宇宙航空研究開発機構(JAXA)の小惑星探査機「はやぶさ2」が2019年7月11日、最大の山場となる2回目のタッチダウンに挑戦し、見事成功させた。

 日本時間の午前10時41分ごろ(プレスルームのモニター表示上での時刻)、探査機本体の惑星との相対速度が分かるドップラーデータから、探査機本体が降下から上昇に転じ、所定の速度(65cm/s)で上昇し始めたことを確認(図1)。その後、地球と通信する探査機本体のアンテナを、情報量が少ない指向性の低いローゲインアンテナから情報量が多い指向性の高いハイゲインアンテナに切り替え、より多くの情報を地球に吸い上げていた。

 成功を確認したのは、午前10時53分ごろ(同)。JAXAのはやぶさ2の管制室では大きな拍手が沸き起こり、管制室メンバーが中継カメラに向かってVサインをして喜びを示した(図2)。

図1 探査機本体が降下から上昇に転じ所定の速度を確認した直後、握手を交わしたり拍手をしたりして喜びを表すはやぶさ2の管制室のメンバーら
図1 探査機本体が降下から上昇に転じ所定の速度を確認した直後、握手を交わしたり拍手をしたりして喜びを表すはやぶさ2の管制室のメンバーら
(撮影:日経 xTECH)
[画像のクリックで拡大表示]
図2 2回目のタッチダウン成功でVサインで喜びを示す管制室のメンバーら
図2 2回目のタッチダウン成功でVサインで喜びを示す管制室のメンバーら
(撮影:日経 xTECH)
[画像のクリックで拡大表示]

 ハイゲインアンテナは、アンテナを地球に向けないと通信ができない。このため、タッチダウン地点の傾斜に合わせて探査機本体を傾けるタッチダウンの姿勢では、同アンテナは使えない。

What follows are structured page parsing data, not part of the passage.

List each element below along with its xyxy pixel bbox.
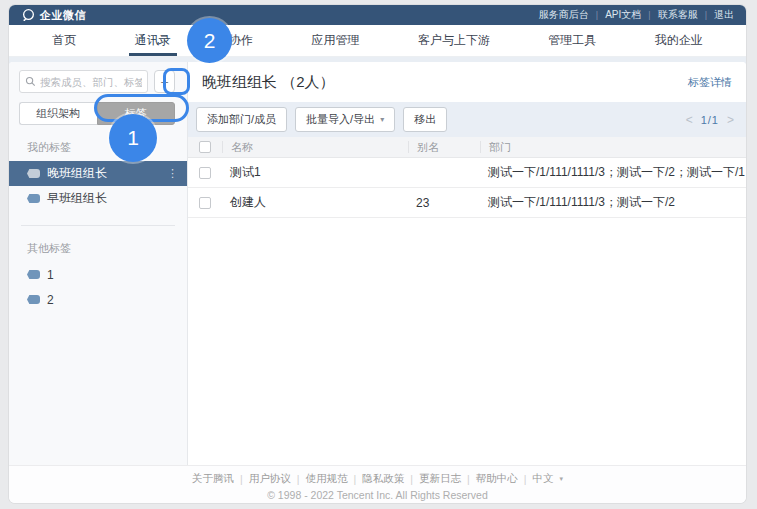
footer: 关于腾讯 | 用户协议 | 使用规范 | 隐私政策 | 更新日志 | 帮助中心 … <box>9 465 746 503</box>
admin-console-window: 企业微信 服务商后台 | API文档 | 联系客服 | 退出 首页 通讯录 协作… <box>9 5 746 503</box>
cell-name: 测试1 <box>222 164 408 181</box>
column-header-name: 名称 <box>222 141 408 153</box>
separator: | <box>297 473 300 485</box>
nav-tab-contacts[interactable]: 通讯录 <box>129 25 177 56</box>
separator: | <box>410 473 413 485</box>
batch-import-export-button[interactable]: 批量导入/导出 ▾ <box>295 107 395 132</box>
top-link-logout[interactable]: 退出 <box>714 8 734 22</box>
nav-tab-customers[interactable]: 客户与上下游 <box>412 25 496 56</box>
topbar-links: 服务商后台 | API文档 | 联系客服 | 退出 <box>539 8 734 22</box>
wechat-work-logo-icon <box>21 8 36 22</box>
row-checkbox-cell <box>188 167 222 179</box>
sidebar-tag-2[interactable]: 2 <box>9 287 187 312</box>
search-box <box>19 70 148 93</box>
column-header-dept: 部门 <box>480 141 746 153</box>
other-tags-section-title: 其他标签 <box>27 241 187 256</box>
top-link-service-provider[interactable]: 服务商后台 <box>539 8 589 22</box>
cell-dept: 测试一下/1/111/1111/3；测试一下/2；测试一下/1；测... <box>480 164 746 181</box>
remove-button[interactable]: 移出 <box>403 107 447 132</box>
logo-text: 企业微信 <box>40 8 86 23</box>
sidebar-tag-morning-shift-leader[interactable]: 早班组组长 <box>9 186 187 211</box>
toggle-tags[interactable]: 标签 <box>97 102 176 125</box>
divider <box>21 225 175 226</box>
footer-language-selector[interactable]: 中文 <box>532 472 553 486</box>
search-row: + <box>9 70 187 93</box>
tag-label: 早班组组长 <box>47 190 107 207</box>
footer-link-user-agreement[interactable]: 用户协议 <box>249 472 291 486</box>
table-row[interactable]: 创建人 23 测试一下/1/111/1111/3；测试一下/2 <box>188 188 746 218</box>
body: + 组织架构 标签 我的标签 晚班组组长 ⋮ 早班组组长 <box>9 57 746 465</box>
footer-link-usage-rules[interactable]: 使用规范 <box>306 472 348 486</box>
separator: | <box>705 10 707 20</box>
row-checkbox-cell <box>188 197 222 209</box>
tag-detail-link[interactable]: 标签详情 <box>688 75 732 90</box>
add-tag-button[interactable]: + <box>154 70 175 93</box>
select-all-checkbox[interactable] <box>199 141 211 153</box>
footer-link-privacy[interactable]: 隐私政策 <box>362 472 404 486</box>
button-label: 批量导入/导出 <box>306 112 375 127</box>
topbar: 企业微信 服务商后台 | API文档 | 联系客服 | 退出 <box>9 5 746 25</box>
footer-link-help-center[interactable]: 帮助中心 <box>476 472 518 486</box>
language-caret-icon: ▾ <box>559 475 563 483</box>
panels: + 组织架构 标签 我的标签 晚班组组长 ⋮ 早班组组长 <box>9 62 746 465</box>
cell-dept: 测试一下/1/111/1111/3；测试一下/2 <box>480 194 746 211</box>
column-header-alias: 别名 <box>408 141 480 153</box>
members-table: 名称 别名 部门 测试1 测试一下/1/111/1111/3；测试一下/2；测试… <box>188 137 746 465</box>
separator: | <box>240 473 243 485</box>
nav-tab-app-management[interactable]: 应用管理 <box>305 25 365 56</box>
button-label: 添加部门/成员 <box>207 112 276 127</box>
toolbar: 添加部门/成员 批量导入/导出 ▾ 移出 < 1/1 > <box>188 102 746 137</box>
footer-link-changelog[interactable]: 更新日志 <box>419 472 461 486</box>
prev-page-button[interactable]: < <box>686 113 693 127</box>
next-page-button[interactable]: > <box>727 113 734 127</box>
main-content: 晚班组组长 （2人） 标签详情 添加部门/成员 批量导入/导出 ▾ 移出 <box>188 62 746 465</box>
copyright: © 1998 - 2022 Tencent Inc. All Rights Re… <box>9 489 746 501</box>
nav-tab-home[interactable]: 首页 <box>46 25 82 56</box>
search-input[interactable] <box>40 76 142 88</box>
more-options-icon[interactable]: ⋮ <box>167 167 178 180</box>
separator: | <box>354 473 357 485</box>
tag-icon <box>27 194 40 203</box>
sidebar-tag-1[interactable]: 1 <box>9 262 187 287</box>
nav-tab-my-company[interactable]: 我的企业 <box>649 25 709 56</box>
separator: | <box>524 473 527 485</box>
separator: | <box>596 10 598 20</box>
add-dept-member-button[interactable]: 添加部门/成员 <box>196 107 287 132</box>
table-row[interactable]: 测试1 测试一下/1/111/1111/3；测试一下/2；测试一下/1；测... <box>188 158 746 188</box>
dropdown-caret-icon: ▾ <box>380 115 384 124</box>
select-all-cell <box>188 141 222 153</box>
separator: | <box>467 473 470 485</box>
footer-link-about[interactable]: 关于腾讯 <box>192 472 234 486</box>
separator: | <box>648 10 650 20</box>
table-header: 名称 别名 部门 <box>188 137 746 158</box>
tag-icon <box>27 295 40 304</box>
sidebar: + 组织架构 标签 我的标签 晚班组组长 ⋮ 早班组组长 <box>9 62 188 465</box>
page-title: 晚班组组长 （2人） <box>202 73 335 92</box>
logo: 企业微信 <box>21 8 86 23</box>
tag-icon <box>27 270 40 279</box>
top-link-contact-support[interactable]: 联系客服 <box>658 8 698 22</box>
sidebar-tag-night-shift-leader[interactable]: 晚班组组长 ⋮ <box>9 161 187 186</box>
row-checkbox[interactable] <box>199 197 211 209</box>
cell-name: 创建人 <box>222 194 408 211</box>
page-indicator: 1/1 <box>701 114 719 126</box>
cell-alias: 23 <box>408 196 480 210</box>
content-header: 晚班组组长 （2人） 标签详情 <box>188 62 746 102</box>
pagination: < 1/1 > <box>686 113 734 127</box>
row-checkbox[interactable] <box>199 167 211 179</box>
footer-links: 关于腾讯 | 用户协议 | 使用规范 | 隐私政策 | 更新日志 | 帮助中心 … <box>9 472 746 486</box>
sidebar-toggle: 组织架构 标签 <box>9 102 187 125</box>
tag-icon <box>27 169 40 178</box>
toggle-org-structure[interactable]: 组织架构 <box>19 102 97 125</box>
main-nav: 首页 通讯录 协作 应用管理 客户与上下游 管理工具 我的企业 <box>9 25 746 57</box>
tag-label: 1 <box>47 268 54 282</box>
search-icon <box>25 73 36 91</box>
nav-tab-admin-tools[interactable]: 管理工具 <box>542 25 602 56</box>
button-label: 移出 <box>414 112 436 127</box>
top-link-api-docs[interactable]: API文档 <box>605 8 641 22</box>
tag-label: 晚班组组长 <box>47 165 107 182</box>
nav-tab-collaboration[interactable]: 协作 <box>223 25 259 56</box>
my-tags-section-title: 我的标签 <box>27 140 187 155</box>
tag-label: 2 <box>47 293 54 307</box>
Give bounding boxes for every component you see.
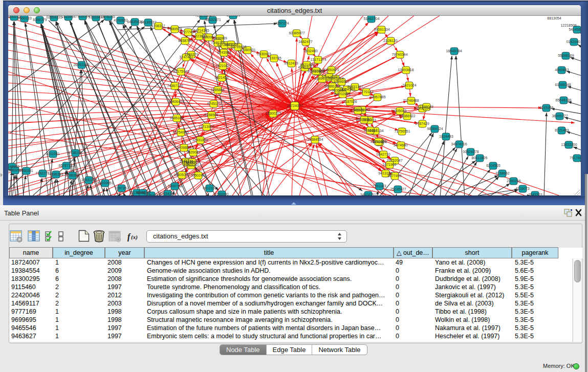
svg-text:8215955: 8215955: [539, 106, 553, 110]
svg-text:0812191: 0812191: [203, 186, 216, 190]
svg-text:3158692: 3158692: [495, 171, 509, 175]
svg-text:9521456: 9521456: [214, 76, 228, 79]
svg-text:4738299: 4738299: [68, 151, 82, 155]
svg-text:0932480: 0932480: [303, 49, 317, 53]
svg-text:6475255: 6475255: [101, 16, 115, 18]
svg-text:9821465: 9821465: [300, 63, 314, 67]
svg-text:4216073: 4216073: [515, 187, 529, 190]
svg-text:01429401: 01429401: [566, 40, 581, 43]
svg-text:34874016: 34874016: [451, 142, 467, 146]
svg-text:80112805: 80112805: [472, 156, 488, 160]
svg-text:34624751: 34624751: [360, 193, 376, 195]
svg-text:3387262: 3387262: [115, 186, 128, 190]
svg-text:5466889: 5466889: [213, 36, 227, 40]
svg-text:8813054: 8813054: [547, 16, 561, 20]
svg-text:96405377: 96405377: [173, 173, 189, 177]
svg-text:2787429: 2787429: [415, 122, 429, 125]
svg-text:39502402: 39502402: [190, 173, 206, 177]
svg-text:16648784: 16648784: [446, 49, 462, 53]
svg-text:51850671: 51850671: [323, 68, 339, 72]
svg-text:15300215: 15300215: [265, 112, 281, 115]
svg-text:(x): (x): [131, 234, 138, 240]
svg-text:4745171: 4745171: [207, 102, 221, 105]
svg-text:6998543: 6998543: [136, 191, 150, 194]
svg-text:02654235: 02654235: [46, 16, 62, 19]
svg-text:9600133: 9600133: [17, 16, 31, 20]
svg-text:81754965: 81754965: [172, 130, 188, 134]
svg-text:71756551: 71756551: [394, 129, 410, 133]
svg-text:31713900: 31713900: [198, 125, 214, 128]
svg-text:13433200: 13433200: [561, 143, 577, 146]
svg-text:5430391: 5430391: [19, 169, 33, 172]
svg-text:18724007: 18724007: [287, 104, 302, 107]
svg-text:80831367: 80831367: [347, 85, 363, 89]
svg-text:4060883: 4060883: [555, 68, 569, 72]
svg-text:7543303: 7543303: [528, 193, 542, 195]
svg-text:7193745: 7193745: [267, 56, 281, 60]
svg-text:f: f: [127, 232, 131, 242]
svg-text:60385977: 60385977: [289, 31, 304, 35]
svg-text:9743953: 9743953: [217, 51, 231, 54]
svg-text:61595148: 61595148: [555, 83, 571, 86]
svg-text:13171274: 13171274: [310, 58, 326, 61]
svg-text:62386922: 62386922: [399, 114, 415, 118]
svg-text:71746488: 71746488: [403, 99, 419, 102]
svg-text:87234309: 87234309: [159, 192, 175, 195]
svg-text:74367136: 74367136: [167, 84, 183, 87]
svg-text:8708317: 8708317: [151, 24, 165, 28]
svg-text:04499727: 04499727: [314, 77, 330, 80]
svg-text:9421047: 9421047: [215, 64, 229, 68]
svg-text:6193990: 6193990: [214, 192, 228, 195]
svg-text:9912419: 9912419: [284, 61, 298, 65]
svg-text:67737826: 67737826: [308, 69, 323, 73]
svg-text:99091334: 99091334: [374, 28, 389, 31]
svg-text:1226916: 1226916: [226, 16, 240, 17]
svg-text:37631165: 37631165: [81, 178, 97, 182]
svg-text:3285884: 3285884: [210, 88, 224, 92]
svg-text:17080531: 17080531: [239, 48, 255, 52]
svg-text:62702895: 62702895: [334, 92, 350, 96]
svg-text:5158506: 5158506: [204, 113, 218, 117]
svg-text:1671902: 1671902: [382, 163, 396, 166]
svg-text:6204505: 6204505: [486, 164, 500, 167]
svg-text:7182278: 7182278: [35, 171, 49, 175]
svg-text:55698169: 55698169: [558, 54, 574, 57]
svg-text:65787133: 65787133: [58, 164, 74, 167]
svg-text:3529042: 3529042: [186, 150, 200, 154]
svg-text:8721489: 8721489: [555, 128, 569, 132]
svg-text:7187026: 7187026: [343, 100, 357, 103]
svg-text:79740344: 79740344: [391, 53, 407, 56]
svg-text:98084124: 98084124: [427, 127, 443, 130]
svg-text:1031051: 1031051: [46, 152, 59, 156]
svg-text:15451680: 15451680: [370, 140, 386, 143]
svg-text:64139537: 64139537: [140, 20, 156, 24]
svg-text:5098393: 5098393: [65, 173, 79, 177]
svg-text:86578091: 86578091: [356, 118, 372, 121]
svg-text:4005045: 4005045: [393, 109, 406, 113]
svg-text:4316117: 4316117: [364, 128, 378, 132]
svg-text:67010651: 67010651: [97, 181, 113, 185]
svg-text:2260256: 2260256: [507, 179, 520, 183]
svg-text:4896383: 4896383: [49, 172, 63, 176]
svg-text:2421024: 2421024: [402, 83, 416, 87]
svg-text:25135427: 25135427: [390, 187, 406, 191]
svg-text:54145868: 54145868: [569, 28, 581, 31]
svg-text:34714345: 34714345: [193, 29, 209, 32]
svg-text:8386379: 8386379: [33, 18, 47, 21]
svg-text:7770143: 7770143: [359, 90, 373, 94]
svg-text:7357274: 7357274: [275, 21, 289, 25]
svg-text:8677496: 8677496: [387, 174, 401, 178]
svg-text:7991183: 7991183: [373, 184, 386, 188]
svg-text:0842710: 0842710: [376, 152, 390, 156]
svg-text:1824493: 1824493: [439, 135, 453, 138]
svg-text:34957885: 34957885: [369, 95, 385, 99]
svg-text:19384554: 19384554: [307, 138, 323, 141]
svg-text:1399049: 1399049: [419, 105, 433, 108]
svg-text:72423884: 72423884: [195, 16, 211, 17]
svg-text:4192832: 4192832: [114, 18, 127, 22]
svg-text:3747407: 3747407: [179, 55, 193, 59]
svg-text:12218506: 12218506: [560, 24, 576, 27]
svg-text:13493618: 13493618: [398, 68, 413, 72]
svg-text:3685160: 3685160: [169, 116, 183, 120]
svg-text:1745961: 1745961: [351, 108, 364, 112]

タッチダウンの過程では、指向性の低いローゲインアンテナに切り替え、ドップラーデータなど限られた情報の通信を行っていた。

 同年2月22日に実施した1回目のタッチダウンでは、小惑星「リュウグウ」の表層の物質を試料として採取したが、2回目のタッチダウンでは同年4月5日に衝突装置(Small Carry-on Impactor、SCI)の銅板(ライナー)を打ち込んで形成した人工クレーターからの噴出物(イジェクター)の採取を目指した。

 2回目のタッチダウンで狙ったのは、人工クレーターの中心から約20m、事前に落下した光を反射する目印(ターゲットマーカー、TM)から2.6mの地点を中心とする半径3.5mの領域である。JAXAによれば、この領域には、リュウグウの深さ0~約1mから掘削された物質の混合物(惑星内部の物質)が、イジェクターとして平均約1cmの厚みで堆積していると推定されるという。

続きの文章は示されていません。